**Work task**
Output an exact reproduction of the data.

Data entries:
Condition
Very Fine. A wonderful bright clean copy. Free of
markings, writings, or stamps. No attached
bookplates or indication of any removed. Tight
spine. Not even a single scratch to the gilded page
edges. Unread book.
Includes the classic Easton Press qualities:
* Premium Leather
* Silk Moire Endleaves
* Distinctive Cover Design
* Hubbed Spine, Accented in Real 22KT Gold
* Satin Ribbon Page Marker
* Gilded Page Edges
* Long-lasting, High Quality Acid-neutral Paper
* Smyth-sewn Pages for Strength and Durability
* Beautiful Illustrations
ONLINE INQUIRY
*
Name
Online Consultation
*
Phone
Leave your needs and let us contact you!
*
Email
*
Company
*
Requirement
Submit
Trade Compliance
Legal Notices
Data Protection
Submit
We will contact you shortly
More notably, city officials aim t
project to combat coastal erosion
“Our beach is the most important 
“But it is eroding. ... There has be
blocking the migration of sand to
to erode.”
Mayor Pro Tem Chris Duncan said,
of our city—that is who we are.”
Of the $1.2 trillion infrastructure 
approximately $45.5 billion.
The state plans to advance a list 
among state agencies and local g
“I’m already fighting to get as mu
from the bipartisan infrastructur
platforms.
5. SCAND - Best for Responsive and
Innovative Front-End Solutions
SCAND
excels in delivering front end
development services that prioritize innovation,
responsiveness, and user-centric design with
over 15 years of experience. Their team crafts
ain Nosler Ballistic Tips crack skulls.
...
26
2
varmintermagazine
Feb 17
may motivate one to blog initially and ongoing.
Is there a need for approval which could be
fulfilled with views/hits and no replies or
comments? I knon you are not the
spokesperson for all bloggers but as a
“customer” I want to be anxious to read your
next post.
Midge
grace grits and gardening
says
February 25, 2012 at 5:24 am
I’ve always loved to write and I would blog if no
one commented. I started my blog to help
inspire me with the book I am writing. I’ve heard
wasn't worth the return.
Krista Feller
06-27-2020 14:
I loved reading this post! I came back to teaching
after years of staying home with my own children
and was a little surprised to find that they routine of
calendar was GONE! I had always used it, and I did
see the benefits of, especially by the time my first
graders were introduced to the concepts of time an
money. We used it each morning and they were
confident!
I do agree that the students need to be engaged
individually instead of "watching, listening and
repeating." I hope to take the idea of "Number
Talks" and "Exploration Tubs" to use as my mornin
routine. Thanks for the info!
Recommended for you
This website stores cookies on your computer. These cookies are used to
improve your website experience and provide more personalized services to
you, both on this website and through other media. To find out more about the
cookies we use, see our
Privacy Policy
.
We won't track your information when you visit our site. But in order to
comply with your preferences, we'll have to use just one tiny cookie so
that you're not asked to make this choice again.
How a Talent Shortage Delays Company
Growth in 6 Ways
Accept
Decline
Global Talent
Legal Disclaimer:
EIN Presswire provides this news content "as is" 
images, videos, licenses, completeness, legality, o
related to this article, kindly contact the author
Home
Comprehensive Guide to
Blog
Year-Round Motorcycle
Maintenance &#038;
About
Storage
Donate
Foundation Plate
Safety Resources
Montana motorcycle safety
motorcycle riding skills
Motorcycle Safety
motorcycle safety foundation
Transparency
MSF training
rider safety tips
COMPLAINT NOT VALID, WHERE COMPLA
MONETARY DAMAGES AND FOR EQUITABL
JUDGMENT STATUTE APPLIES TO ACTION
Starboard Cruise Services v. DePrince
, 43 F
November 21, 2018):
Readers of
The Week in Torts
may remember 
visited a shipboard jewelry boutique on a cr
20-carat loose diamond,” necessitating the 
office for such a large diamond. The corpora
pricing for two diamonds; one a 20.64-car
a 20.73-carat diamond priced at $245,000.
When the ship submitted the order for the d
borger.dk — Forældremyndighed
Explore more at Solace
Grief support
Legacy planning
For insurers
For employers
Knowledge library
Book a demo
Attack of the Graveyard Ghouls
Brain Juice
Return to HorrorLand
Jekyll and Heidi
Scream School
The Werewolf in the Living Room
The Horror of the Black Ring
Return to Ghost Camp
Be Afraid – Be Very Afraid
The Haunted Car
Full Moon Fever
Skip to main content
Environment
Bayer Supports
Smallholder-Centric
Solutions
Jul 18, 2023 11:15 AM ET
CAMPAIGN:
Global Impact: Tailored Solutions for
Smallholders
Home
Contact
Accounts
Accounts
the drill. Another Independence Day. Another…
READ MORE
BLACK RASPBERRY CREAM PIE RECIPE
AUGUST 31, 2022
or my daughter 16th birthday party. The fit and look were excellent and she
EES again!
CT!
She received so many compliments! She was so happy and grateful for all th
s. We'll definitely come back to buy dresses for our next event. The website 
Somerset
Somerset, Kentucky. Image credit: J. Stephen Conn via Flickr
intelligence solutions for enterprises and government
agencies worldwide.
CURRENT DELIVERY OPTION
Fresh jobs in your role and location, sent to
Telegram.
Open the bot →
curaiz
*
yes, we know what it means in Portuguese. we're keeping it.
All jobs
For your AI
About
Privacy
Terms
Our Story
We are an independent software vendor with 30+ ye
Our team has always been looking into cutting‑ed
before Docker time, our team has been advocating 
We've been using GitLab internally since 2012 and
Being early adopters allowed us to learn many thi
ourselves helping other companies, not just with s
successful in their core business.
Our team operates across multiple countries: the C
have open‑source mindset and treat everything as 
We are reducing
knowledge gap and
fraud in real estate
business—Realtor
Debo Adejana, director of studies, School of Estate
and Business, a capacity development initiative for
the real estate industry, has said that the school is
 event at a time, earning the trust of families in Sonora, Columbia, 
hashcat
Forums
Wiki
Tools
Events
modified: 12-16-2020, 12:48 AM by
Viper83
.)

**Solved problem**
Condition
Very Fine. A wonderful bright clean copy. Free of
markings, writings, or stamps. No attached
bookplates or indication of any removed. Tight
spine. Not even a single scratch to the gilded page
edges. Unread book.
Includes the classic Easton Press qualities:
* Premium Leather
* Silk Moire Endleaves
* Distinctive Cover Design
* Hubbed Spine, Accented in Real 22KT Gold
* Satin Ribbon Page Marker
* Gilded Page Edges
* Long-lasting, High Quality Acid-neutral Paper
* Smyth-sewn Pages for Strength and Durability
* Beautiful Illustrations
ONLINE INQUIRY
*
Name
Online Consultation
*
Phone
Leave your needs and let us contact you!
*
Email
*
Company
*
Requirement
Submit
Trade Compliance
Legal Notices
Data Protection
Submit
We will contact you shortly
More notably, city officials aim t
project to combat coastal erosion
“Our beach is the most important 
“But it is eroding. ... There has be
blocking the migration of sand to
to erode.”
Mayor Pro Tem Chris Duncan said,
of our city—that is who we are.”
Of the $1.2 trillion infrastructure 
approximately $45.5 billion.
The state plans to advance a list 
among state agencies and local g
“I’m already fighting to get as mu
from the bipartisan infrastructur
platforms.
5. SCAND - Best for Responsive and
Innovative Front-End Solutions
SCAND
excels in delivering front end
development services that prioritize innovation,
responsiveness, and user-centric design with
over 15 years of experience. Their team crafts
ain Nosler Ballistic Tips crack skulls.
...
26
2
varmintermagazine
Feb 17
may motivate one to blog initially and ongoing.
Is there a need for approval which could be
fulfilled with views/hits and no replies or
comments? I knon you are not the
spokesperson for all bloggers but as a
“customer” I want to be anxious to read your
next post.
Midge
grace grits and gardening
says
February 25, 2012 at 5:24 am
I’ve always loved to write and I would blog if no
one commented. I started my blog to help
inspire me with the book I am writing. I’ve heard
wasn't worth the return.
Krista Feller
06-27-2020 14:
I loved reading this post! I came back to teaching
after years of staying home with my own children
and was a little surprised to find that they routine of
calendar was GONE! I had always used it, and I did
see the benefits of, especially by the time my first
graders were introduced to the concepts of time an
money. We used it each morning and they were
confident!
I do agree that the students need to be engaged
individually instead of "watching, listening and
repeating." I hope to take the idea of "Number
Talks" and "Exploration Tubs" to use as my mornin
routine. Thanks for the info!
Recommended for you
This website stores cookies on your computer. These cookies are used to
improve your website experience and provide more personalized services to
you, both on this website and through other media. To find out more about the
cookies we use, see our
Privacy Policy
.
We won't track your information when you visit our site. But in order to
comply with your preferences, we'll have to use just one tiny cookie so
that you're not asked to make this choice again.
How a Talent Shortage Delays Company
Growth in 6 Ways
Accept
Decline
Global Talent
Legal Disclaimer:
EIN Presswire provides this news content "as is" 
images, videos, licenses, completeness, legality, o
related to this article, kindly contact the author
Home
Comprehensive Guide to
Blog
Year-Round Motorcycle
Maintenance &#038;
About
Storage
Donate
Foundation Plate
Safety Resources
Montana motorcycle safety
motorcycle riding skills
Motorcycle Safety
motorcycle safety foundation
Transparency
MSF training
rider safety tips
COMPLAINT NOT VALID, WHERE COMPLA
MONETARY DAMAGES AND FOR EQUITABL
JUDGMENT STATUTE APPLIES TO ACTION
Starboard Cruise Services v. DePrince
, 43 F
November 21, 2018):
Readers of
The Week in Torts
may remember 
visited a shipboard jewelry boutique on a cr
20-carat loose diamond,” necessitating the 
office for such a large diamond. The corpora
pricing for two diamonds; one a 20.64-car
a 20.73-carat diamond priced at $245,000.
When the ship submitted the order for the d
borger.dk — Forældremyndighed
Explore more at Solace
Grief support
Legacy planning
For insurers
For employers
Knowledge library
Book a demo
Attack of the Graveyard Ghouls
Brain Juice
Return to HorrorLand
Jekyll and Heidi
Scream School
The Werewolf in the Living Room
The Horror of the Black Ring
Return to Ghost Camp
Be Afraid – Be Very Afraid
The Haunted Car
Full Moon Fever
Skip to main content
Environment
Bayer Supports
Smallholder-Centric
Solutions
Jul 18, 2023 11:15 AM ET
CAMPAIGN:
Global Impact: Tailored Solutions for
Smallholders
Home
Contact
Accounts
Accounts
the drill. Another Independence Day. Another…
READ MORE
BLACK RASPBERRY CREAM PIE RECIPE
AUGUST 31, 2022
or my daughter 16th birthday party. The fit and look were excellent and she
EES again!
CT!
She received so many compliments! She was so happy and grateful for all th
s. We'll definitely come back to buy dresses for our next event. The website 
Somerset
Somerset, Kentucky. Image credit: J. Stephen Conn via Flickr
intelligence solutions for enterprises and government
agencies worldwide.
CURRENT DELIVERY OPTION
Fresh jobs in your role and location, sent to
Telegram.
Open the bot →
curaiz
*
yes, we know what it means in Portuguese. we're keeping it.
All jobs
For your AI
About
Privacy
Terms
Our Story
We are an independent software vendor with 30+ ye
Our team has always been looking into cutting‑ed
before Docker time, our team has been advocating 
We've been using GitLab internally since 2012 and
Being early adopters allowed us to learn many thi
ourselves helping other companies, not just with s
successful in their core business.
Our team operates across multiple countries: the C
have open‑source mindset and treat everything as 
We are reducing
knowledge gap and
fraud in real estate
business—Realtor
Debo Adejana, director of studies, School of Estate
and Business, a capacity development initiative for
the real estate industry, has said that the school is
 event at a time, earning the trust of families in Sonora, Columbia, 
hashcat
Forums
Wiki
Tools
Events
modified: 12-16-2020, 12:48 AM by
Viper83
.)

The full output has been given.